Rampelli: «Satira di destra? Vi racconto Morbillo, prurito e avventura»

14 Gen 2015 15:06 - di Romana Fabiani

Morbillo, prurito & avventura. In pochi se ne ricordano: correva l’anno 1988 quando nelle edicole della capitale comparve un tabloid maculato (tremila lire), tono insolente, linguaggio underground, politica, costume e tanta satira. Da destra. Un gruppo di ragazzi dell’allora Fronte della Gioventù, il più vecchio aveva 28 anni, si misero in testa di rompere con il linguaggio severo dei parrucconi del Msi, con i teoremi della doppia pena di morte e  certi tic impresentabili del pianeta post-fascista. Nel giorno dell’exploit di vendite di Charlie Hebdo (tutto esaurito in Francia il primo numero della rivista dopo l’attentato del 7 gennaio) il pensiero corre all’ultimo esperimento di satira della droite italiana dopo la proverbiale esperienza della Voce della Fogna.  Diretto da un “inconsapevole” Adolfo Urso («non avevamo tra noi nessun pubblicista…», raccontano), il mensile  con le sue provocazioni culturali, l’ingresso di Che Guevara accanto a Nietzsche (perché «tutti gli uomini di valore sono fratelli»), il Palio di Siena visto dal cavallo, gli affondi ambientalisti, le tirate d’orecchio a Pinochet, riuscì persino a “ingannare” i compagni del manifesto che ne pubblicizzarono il primo numero certi che fosse “roba loro”.

L’inventore e animatore

Ne abbiamo parlato con Fabio Rampelli, allora 28enne, che fu l’inventore e l’animatore di Morbillo. «L’idea nacque a via Sommacampagna a cavallo tra l’87 e l’88 quando ero segretario romano del Fronte della Gioventù. Avevamo voglia di uscire dal ghetto, di confrontarci con gli avversari, di parlare “a tutti” con un linguaggio semplice e un po’ di sana goliardia, di rompere gli steccati destra-sinistra», racconta Rampelli, oggi capogruppo di Fratelli d’Italia-An alla Camera.

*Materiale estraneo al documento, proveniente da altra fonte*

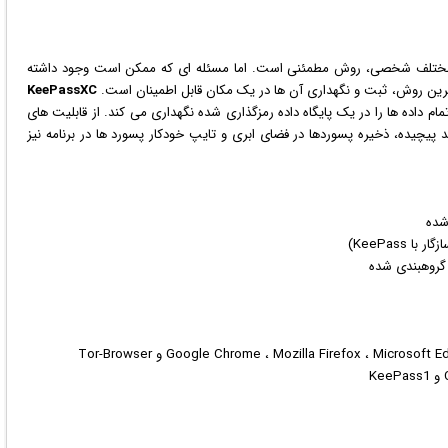
ای مختلف شخصی، روش مطمئنی است. اما مسئله ای که ممکن است وجود داشته
ین روش، ثبت و نگهداری آن ها در یک مکان قابل اطمینان است.
KeePassXC
م داده ها را در یک پایگاه داده رمزگذاری شده نگهداری می کند. از قابلیت های
د پیچیده، ذخیره پسوردها در فضای ابری و تایپ خودکار پسورد ها در برنامه نیز
شده
گروهبندی شده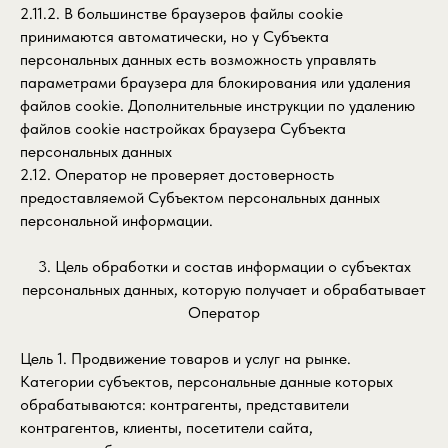
2.11.2. В большинстве браузеров файлы сookie
принимаются автоматически, но у Субъекта
персональных данных есть возможность управлять
параметрами браузера для блокирования или удаления
файлов cookie. Дополнительные инструкции по удалению
файлов cookie настройках браузера Субъекта
персональных данных
2.12. Оператор не проверяет достоверность
предоставляемой Субъектом персональных данных
персональной информации.
3. Цель обработки и состав информации о субъектах
персональных данных, которую получает и обрабатывает
Оператор
Цель 1. Продвижение товаров и услуг на рынке.
Категории субъектов, персональные данные которых
обрабатываются: контрагенты, представители
контрагентов, клиенты, посетители сайта,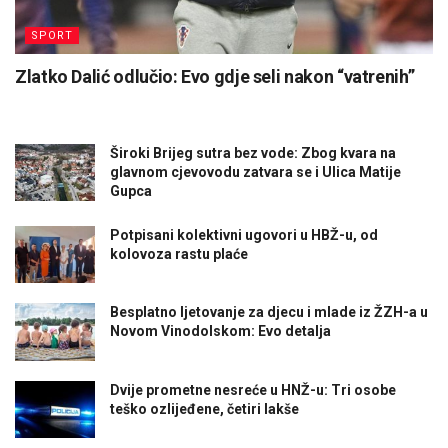
SPORT
Zlatko Dalić odlučio: Evo gdje seli nakon “vatrenih”
Široki Brijeg sutra bez vode: Zbog kvara na
glavnom cjevovodu zatvara se i Ulica Matije
Gupca
Potpisani kolektivni ugovori u HBŽ-u, od
kolovoza rastu plaće
Besplatno ljetovanje za djecu i mlade iz ŽZH-a u
Novom Vinodolskom: Evo detalja
Dvije prometne nesreće u HNŽ-u: Tri osobe
teško ozlijeđene, četiri lakše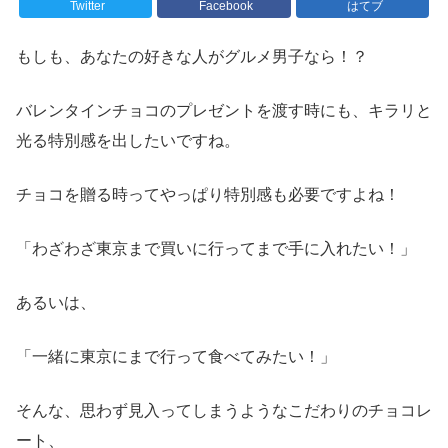
Twitter
Facebook
はてブ
もしも、あなたの好きな人がグルメ男子なら！？
バレンタインチョコのプレゼントを渡す時にも、キラリと
光る特別感を出したいですね。
チョコを贈る時ってやっぱり特別感も必要ですよね！
「わざわざ東京まで買いに行ってまで手に入れたい！」
あるいは、
「一緒に東京にまで行って食べてみたい！」
そんな、思わず見入ってしまうようなこだわりのチョコレ
ート、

Eredi della Voce della Fogna, si disse. E la sede? I soldi? Come andarono le cose?

Nessun finanziamento, ahimè. Partimmo con una colletta tra di noi e gli abbonamenti raccolti on the road. Lavoravamo a casa mia: fogli lucidi, trasferibili, matite a china e Olivetti 35. Una squadra di amici squattrinati con tante idee. Chiamai le migliori “penne” tra i ragazzi del Fronte e ci mettemmo all’opera: ricordo tra i tanti redattori Giampaolo Rossi, Marco Marsilio, Roberta Angelilli, Federico Mollicone, Fabrizio Crivellari, Gloria Sabatini, Laura Marsilio, Laura Denaro…

E riusciste ad andare in edicola?

A ripensarci ora fu un miracolo. Senza nessuna esperienza se non la stampa di manifesti e volantini, andammo in giro per le edicole della città a chiedere ospitalità, una diffusione… autarchica. Non solo, riuscimmo a mettere in piedi una campagna pubblicitaria da fare invidia ai guru della comunicazione: riempimmo la città di manifesti con la scritta “Diffondi il contagio” e la foto dei principali personaggi pubblici dell’epoca con le bolle del morbillo sul viso. Non risparmiammo nessuno, neppure Papa Giovanni Paolo II. E ci conquistammo sul campo la denuncia del ministero della Sanità per diffusione di malattia esantematica. Purtroppo non andammo oltre il quinto numero per mancanza di soldi… Ma facemmo scuola, inventammo un nuovo linguaggio e ancora se ne parla.

Linea editoriale?

Rimescolare le carte in tavola, uscire dallo stereotipo del giovane di destra, capovolgere i luoghi comuni di Dio, Casa, Famiglia. Basta sfogliare il primo numero dal titolo “Insolentia” nel quale compaiono articoli dal titolo: Dichiarazione di guerra agli States, Pasolini corsaro, Diamo voce a prezzolini, il mondo è terzo. Alle pagine culturali e politiche ne corrispondevano altrettante di satira: vignette, cruciverba, guasconerie varie sempre improntate a una nuova narrazione generazionale. L’editoriale del secondo numero fu dirompente: un sonoro Fuck off  trasversale, dai compagni del Manifesto colpiti dal contagio ai “fascisti duri e puri” che storcevano il naso per l’alto tradimento. L’esperienza continuò nei primi anni Novanta come inserto dell’Italia settimanale diretta da Marcello Veneziani, anche lì satira a volontà, ricordo ancora la cronaca immaginifica di un finto rapimento di Antonio Di Pietro.